::: Excerpted data

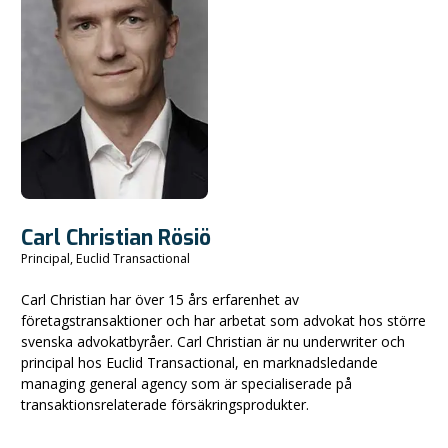
Carl Christian Rösiö
Principal, Euclid Transactional
Carl Christian har över 15 års erfarenhet av
företagstransaktioner och har arbetat som advokat hos större
svenska advokatbyråer. Carl Christian är nu underwriter och
principal hos Euclid Transactional, en marknadsledande
managing general agency som är specialiserade på
transaktionsrelaterade försäkringsprodukter.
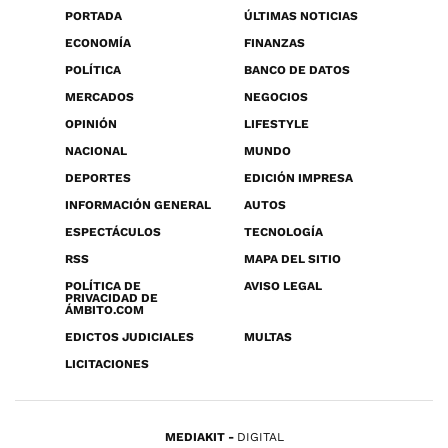
PORTADA
ÚLTIMAS NOTICIAS
ECONOMÍA
FINANZAS
POLÍTICA
BANCO DE DATOS
MERCADOS
NEGOCIOS
OPINIÓN
LIFESTYLE
NACIONAL
MUNDO
DEPORTES
EDICIÓN IMPRESA
INFORMACIÓN GENERAL
AUTOS
ESPECTÁCULOS
TECNOLOGÍA
RSS
MAPA DEL SITIO
POLÍTICA DE
AVISO LEGAL
PRIVACIDAD DE
ÁMBITO.COM
EDICTOS JUDICIALES
MULTAS
LICITACIONES
MEDIAKIT
DIGITAL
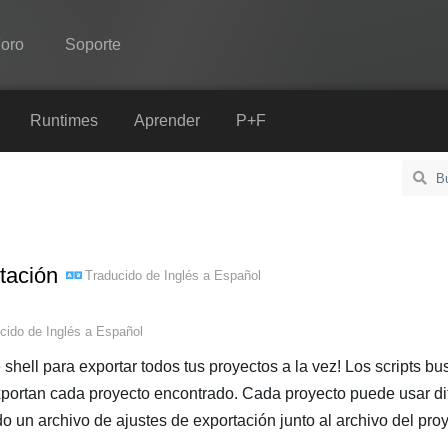
oro
Soporte
Spine
Runtimes
Aprender
P+F
Características
Galería
Runtimes
tación
Traducido de
Inglés
a
Español
Aprender
P+F
cido de
Inglés
a
Español
Probar ahora
shell para exportar todos tus proyectos a la vez! Los scripts b
exportan cada proyecto encontrado. Cada proyecto puede usar di
Comprar
o un archivo de ajustes de exportación junto al archivo del proy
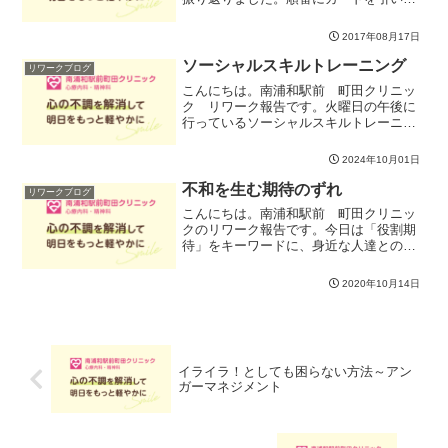
て、そこに書いてあるお題にそって社会
人時代を回顧していくワークです。仕事
2017年08月17日
は人生の中でかなりの時間を費やすも
の。どう働いて、何を得るのか...
ソーシャルスキルトレーニング
リワークブログ
こんにちは。南浦和駅前 町田クリニッ
ク リワーク報告です。火曜日の午後に
行っているソーシャルスキルトレーニン
グ（SST）についてお話ししたいと思い
ます。本日は、アクションメソッド（サ
2024年10月01日
イコドラマ導入）を行いました。アクシ
ョンメソッド（行為法）...
不和を生む期待のずれ
リワークブログ
こんにちは。南浦和駅前 町田クリニッ
クのリワーク報告です。今日は「役割期
待」をキーワードに、身近な人達との関
係を考えてみました。それぞれの対人関
係を振りかえると、いろんな人と、いろ
2020年10月14日
いろなかかわりをもって暮らしているこ
とに気づきます。どの人た...
イライラ！としても困らない方法～アン
ガーマネジメント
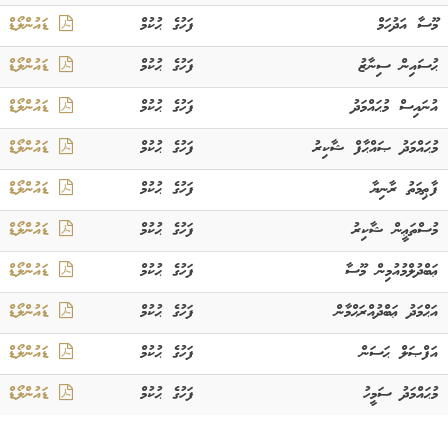
މޫސާ އަދުހަމް
ފަހުގެ ޙުކުމް
ޑައުންލޯޑް
ޙުސައިން ސިނާޒު
ފަހުގެ ޙުކުމް
ޑައުންލޯޑް
އުނައިސް މުޙައްމަދު
ފަހުގެ ޙުކުމް
ޑައުންލޯޑް
މުޙައްމަދު ޞައްޙާފް ޝާކިރު
ފަހުގެ ޙުކުމް
ޑައުންލޯޑް
ފާޠިމަތު ރާނިޔާ
ފަހުގެ ޙުކުމް
ޑައުންލޯޑް
މުސްތަޢީން ޝާކިރު
ފަހުގެ ޙުކުމް
ޑައުންލޯޑް
ޢަބްދުލްމުއުމިން މޫސާ
ފަހުގެ ޙުކުމް
ޑައުންލޯޑް
އަޙްމަދު ޢަބްދުއްރަޙްމާން
ފަހުގެ ޙުކުމް
ޑައުންލޯޑް
އަފްޞަލް ޙަސަން
ފަހުގެ ޙުކުމް
ޑައުންލޯޑް
މުޙައްމަދު ސަމީހު
ފަހުގެ ޙުކުމް
ޑައުންލޯޑް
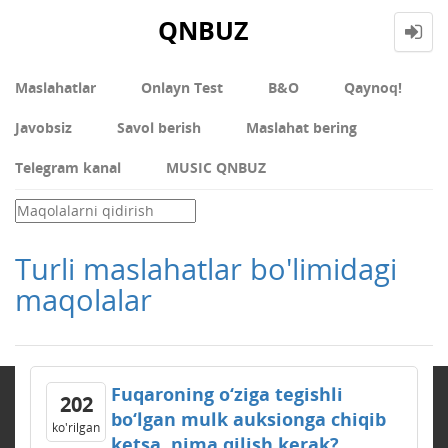
QNBUZ
Maslahatlar
Onlayn Test
В&О
Qaynoq!
Javobsiz
Savol berish
Maslahat bering
Telegram kanal
MUSIC QNBUZ
Turli maslahatlar bo'limidagi
maqolalar
Fuqaroning o‘ziga tegishli
202
bo‘lgan mulk auksionga chiqib
ko'rilgan
ketsa, nima qilish kerak?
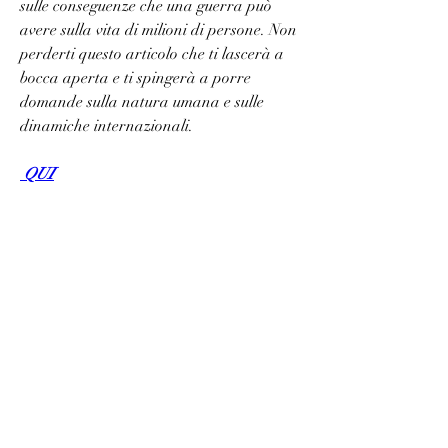
sulle conseguenze che una guerra può 
avere sulla vita di milioni di persone. Non 
perderti questo articolo che ti lascerà a 
bocca aperta e ti spingerà a porre 
domande sulla natura umana e sulle 
dinamiche internazionali.
 QUI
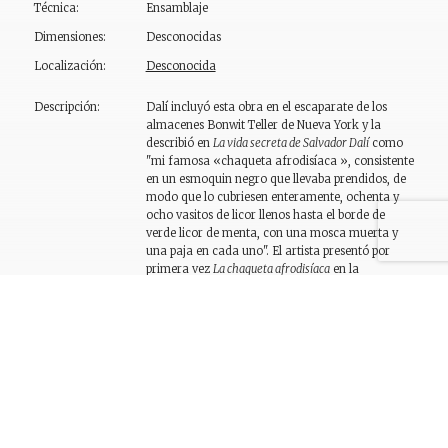
Técnica:
Ensamblaje
Dimensiones:
Desconocidas
Localización:
Desconocida
Descripción:
Dalí incluyó esta obra en el escaparate de los
almacenes Bonwit Teller de Nueva York y la
describió en
La vida secreta de Salvador Dalí
como
"mi famosa «chaqueta afrodisíaca », consistente
en un esmoquin negro que llevaba prendidos, de
modo que lo cubriesen enteramente, ochenta y
ocho vasitos de licor llenos hasta el borde de
verde licor de menta, con una mosca muerta y
una paja en cada uno". El artista presentó por
primera vez
La chaqueta afrodisíaca
en la
Exposition surréaliste d’objets
, celebrada en la
galería Charles Ratton en mayo de 1936, y la
identificó como una máquina de pensar, una
nueva categoría de objeto surrealista. No hay
suficientes elementos para determinar si se trata
de una versión de la obra presentada en París. De
momento, se supone la existencia de dos obras
que, con el mismo título o con ligeras variantes,
hacen referencia a los rasgos característicos que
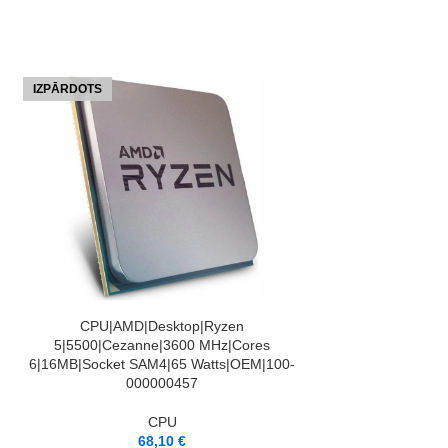
IZPĀRDOTS
IZPĀRDOTS
LASĪT VAIRĀK
CPU|AMD|Desktop|Ryzen
LASĪT VAIRĀK
CPU|AMD|De
5|5500|Cezanne|3600 MHz|Cores
7|8700F|Phoen
6|16MB|Socket SAM4|65 Watts|OEM|100-
8|8MB|Socket SA
000000457
000
CPU
68,10
€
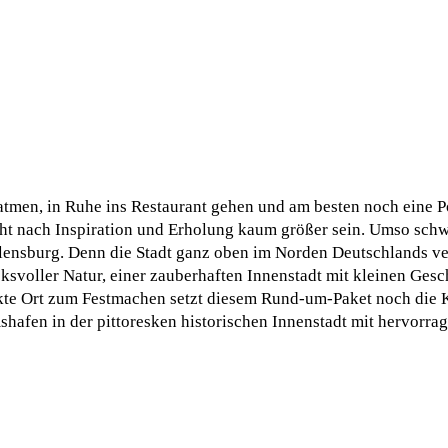
 atmen, in Ruhe ins Restaurant gehen und am besten noch eine 
 nach Inspiration und Erholung kaum größer sein. Umso schwer
 Flensburg. Denn die Stadt ganz oben im Norden Deutschlands v
cksvoller Natur, einer zauberhaften Innenstadt mit kleinen Ges
ekte Ort zum Festmachen setzt diesem Rund-um-Paket noch die 
shafen in der pittoresken historischen Innenstadt mit hervorr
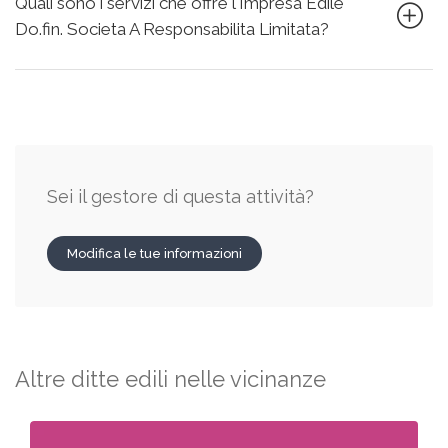
Quali sono i servizi che offre l'Impresa Edile
Do.fin. Societa A Responsabilita Limitata?
Sei il gestore di questa attività?
Modifica le tue informazioni
Altre ditte edili nelle vicinanze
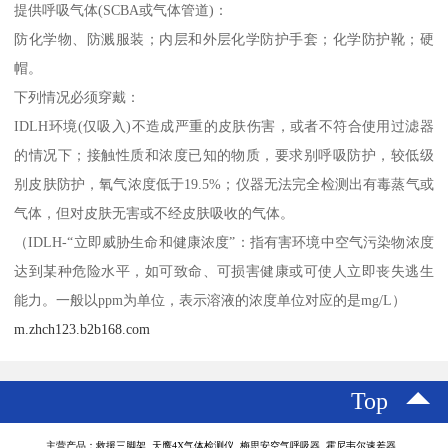
提供呼吸气体(SCBA或气体管道)：
防化学物、防溅服装；内层和外层化学防护手套；化学防护靴；硬
帽。
下列情况必须穿戴：
IDLH环境(仅吸入)不造成严重的皮肤伤害，或者不符合使用过滤器
的情况下；接触性质和浓度已知的物质，要求别呼吸防护，较低级
别皮肤防护，氧气浓度低于19.5%；仪器无法完全检测出有毒蒸气或
气体，但对皮肤无害或不经皮肤吸收的气体。
（IDLH-“立即威胁生命和健康浓度”：指有害环境中空气污染物浓度
达到某种危险水平，如可致命、可损害健康或可使人立即丧失逃生
能力。一般以ppm为单位，表示溶液的浓度单位对应的是mg/L）
m.zhch123.b2b168.com
Top
主营产品：救援三脚架 天鹰4X气体检测仪 梅思安空气呼吸器 霍尼韦尔速差器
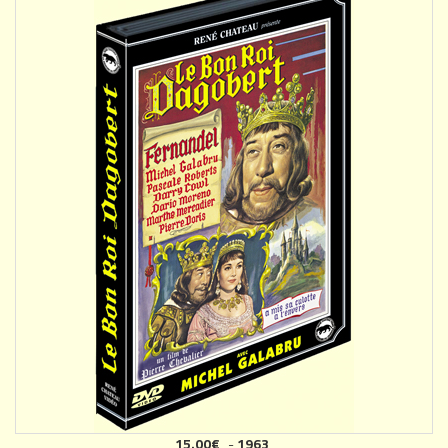
15.00€
-
1963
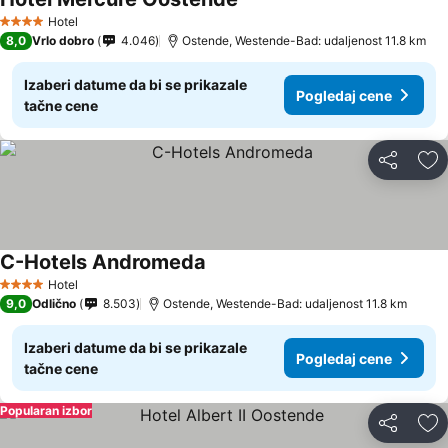
Hotel
4 Zvezdice
8,0
Vrlo dobro
4.046
Ostende, Westende-Bad: udaljenost 11.8 km
Izaberi datume da bi se prikazale
Pogledaj cene
tačne cene
Deli
Do
C-Hotels Andromeda
Hotel
4 Zvezdice
9,0
Odlično
8.503
Ostende, Westende-Bad: udaljenost 11.8 km
Izaberi datume da bi se prikazale
Pogledaj cene
tačne cene
Popularan izbor
Deli
Do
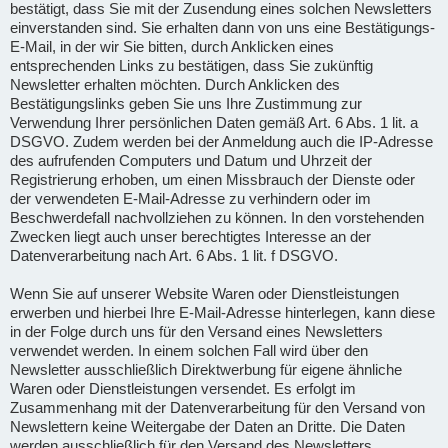
bestätigt, dass Sie mit der Zusendung eines solchen Newsletters
einverstanden sind. Sie erhalten dann von uns eine Bestätigungs-
E-Mail, in der wir Sie bitten, durch Anklicken eines
entsprechenden Links zu bestätigen, dass Sie zukünftig
Newsletter erhalten möchten. Durch Anklicken des
Bestätigungslinks geben Sie uns Ihre Zustimmung zur
Verwendung Ihrer persönlichen Daten gemäß Art. 6 Abs. 1 lit. a
DSGVO. Zudem werden bei der Anmeldung auch die IP-Adresse
des aufrufenden Computers und Datum und Uhrzeit der
Registrierung erhoben, um einen Missbrauch der Dienste oder
der verwendeten E-Mail-Adresse zu verhindern oder im
Beschwerdefall nachvollziehen zu können. In den vorstehenden
Zwecken liegt auch unser berechtigtes Interesse an der
Datenverarbeitung nach Art. 6 Abs. 1 lit. f DSGVO.
Wenn Sie auf unserer Website Waren oder Dienstleistungen
erwerben und hierbei Ihre E-Mail-Adresse hinterlegen, kann diese
in der Folge durch uns für den Versand eines Newsletters
verwendet werden. In einem solchen Fall wird über den
Newsletter ausschließlich Direktwerbung für eigene ähnliche
Waren oder Dienstleistungen versendet. Es erfolgt im
Zusammenhang mit der Datenverarbeitung für den Versand von
Newslettern keine Weitergabe der Daten an Dritte. Die Daten
werden ausschließlich für den Versand des Newsletters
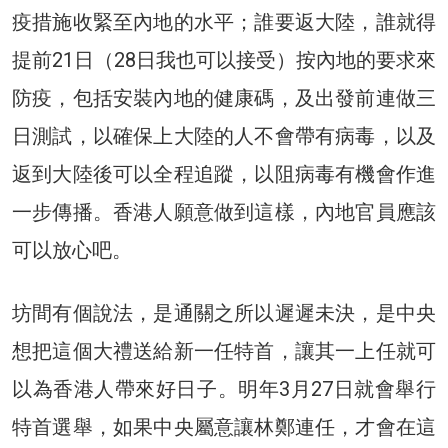
疫措施收緊至內地的水平；誰要返大陸，誰就得
提前21日（28日我也可以接受）按內地的要求來
防疫，包括安裝內地的健康碼，及出發前連做三
日測試，以確保上大陸的人不會帶有病毒，以及
返到大陸後可以全程追蹤，以阻病毒有機會作進
一步傳播。香港人願意做到這樣，內地官員應該
可以放心吧。
坊間有個說法，是通關之所以遲遲未決，是中央
想把這個大禮送給新一任特首，讓其一上任就可
以為香港人帶來好日子。明年3月27日就會舉行
特首選舉，如果中央屬意讓林鄭連任，才會在這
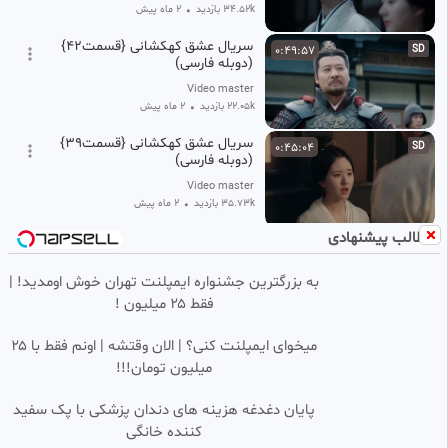
34.52k بازدید
•
2 ماه پیش
سریال عشق کهکشانی {قسمت42}
0:49:57
SD
(دوبله فارسی)
Video master
22.05k بازدید
•
2 ماه پیش
سریال عشق کهکشانی {قسمت39}
0:45:04
SD
(دوبله فارسی)
Video master
35.73k بازدید
•
2 ماه پیش
مطالب پیشنهادی
قسمت ۲۳ عشق کهکشانی دوبله
0:45:52
SD
فارسی
به بزرگترین جشنواره ایمپلنت تهران خوش اومدید! |
خدیجه
فقط ۲۵ میلیون !
1.70k بازدید
•
2 ماه پیش
سریال عشق کهکشانی {قسمت53}
0:47:20
SD
میخوای ایمپلنت کنی؟ | الان وقتشه | اونم فقط با ۲۵
(دوبله فارسی)
میلیون تومان!!!
Video master
9.48k بازدید
•
2 ماه پیش
پایان دغدغه هزینه های دندان پزشکی با پک سفید
کننده خانگی
سریال عشق کهکشانی {قسمت17}
0:45:36
SD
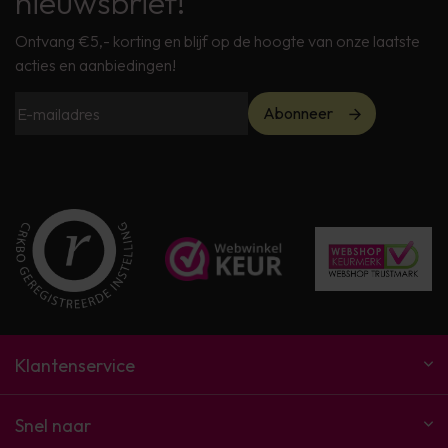
nieuwsbrief!
Ontvang €5,- korting en blijf op de hoogte van onze laatste
acties en aanbiedingen!
Abonneer
Klantenservice
Snel naar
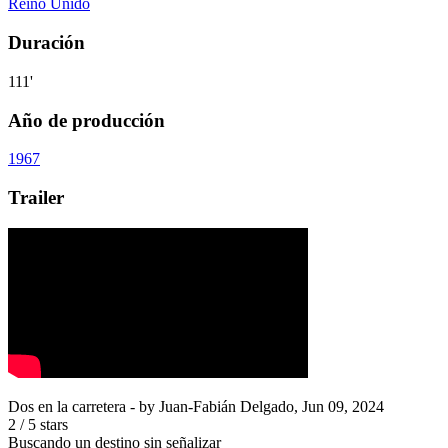
Reino Unido
Duración
111'
Año de producción
1967
Trailer
Dos en la carretera
- by
Juan-Fabián Delgado
,
Jun 09, 2024
2
/
5
stars
Buscando un destino sin señalizar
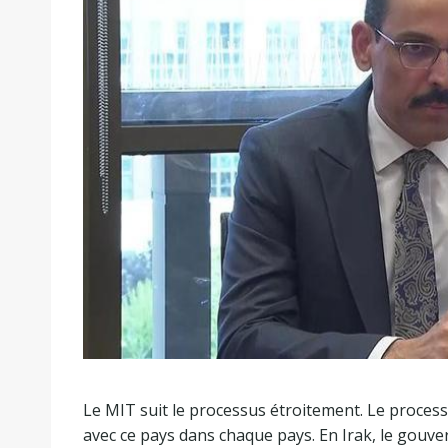
Le MIT suit le processus étroitement. Le process
avec ce pays dans chaque pays. En Irak, le gouver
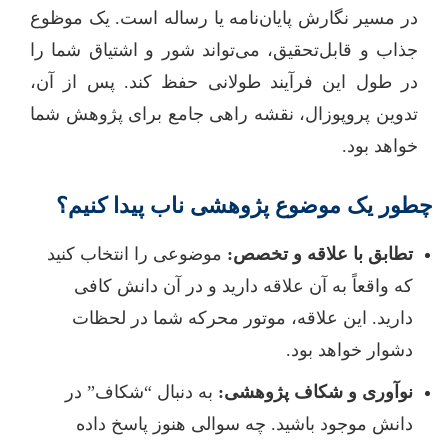
در مسیر نگارش پایان‌نامه یا رساله است. یک موظوع
جذاب و قابل‌تحقیق، می‌تواند شور و اشتیاق شما را
در طول این فرآیند طولانی حفظ کند. پس از آن،
تدوین پروپوزال، نقشه راهی جامع برای پژوهش شما
خواهد بود.
چطور یک موضوع پژوهشی ناب پیدا کنیم؟
تطابق با علاقه و تخصص:
موضوعی را انتخاب کنید
که واقعاً به آن علاقه دارید و در آن دانش کافی
دارید. این علاقه، موتور محرکه شما در لحظات
دشوار خواهد بود.
نوآوری و شکاف پژوهشی:
به دنبال “شکاف” در
دانش موجود باشید. چه سوالی هنوز پاسخ داده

::::::

## Assignment
Return exactly the lines from the line with "میخوای ایمپلنت کنی؟" through the last line of the data above, both included; pictures do not go in the answer.

## Answer section
میخوای ایمپلنت کنی؟ | الان وقتشه | اونم فقط با ۲۵
(دوبله فارسی)
میلیون تومان!!!
Video master
9.48k بازدید
•
2 ماه پیش
پایان دغدغه هزینه های دندان پزشکی با پک سفید
کننده خانگی
سریال عشق کهکشانی {قسمت17}
0:45:36
SD
nieuwsbrief!
Ontvang €5,- korting en blijf op de hoogte van onze laatste
acties en aanbiedingen!
Abonneer
Klantenservice
Snel naar
Reino Unido
Duración
111'
Año de producción
1967
Trailer
Dos en la carretera
- by
Juan-Fabián Delgado
,
Jun 09, 2024
2
/
5
stars
Buscando un destino sin señalizar
Le MIT suit le processus étroitement. Le process
avec ce pays dans chaque pays. En Irak, le gouver
در مسیر نگارش پایان‌نامه یا رساله است. یک موظوع
جذاب و قابل‌تحقیق، می‌تواند شور و اشتیاق شما را
در طول این فرآیند طولانی حفظ کند. پس از آن،
تدوین پروپوزال، نقشه راهی جامع برای پژوهش شما
خواهد بود.
چطور یک موضوع پژوهشی ناب پیدا کنیم؟
تطابق با علاقه و تخصص:
موضوعی را انتخاب کنید
که واقعاً به آن علاقه دارید و در آن دانش کافی
دارید. این علاقه، موتور محرکه شما در لحظات
دشوار خواهد بود.
نوآوری و شکاف پژوهشی:
به دنبال “شکاف” در
دانش موجود باشید. چه سوالی هنوز پاسخ داده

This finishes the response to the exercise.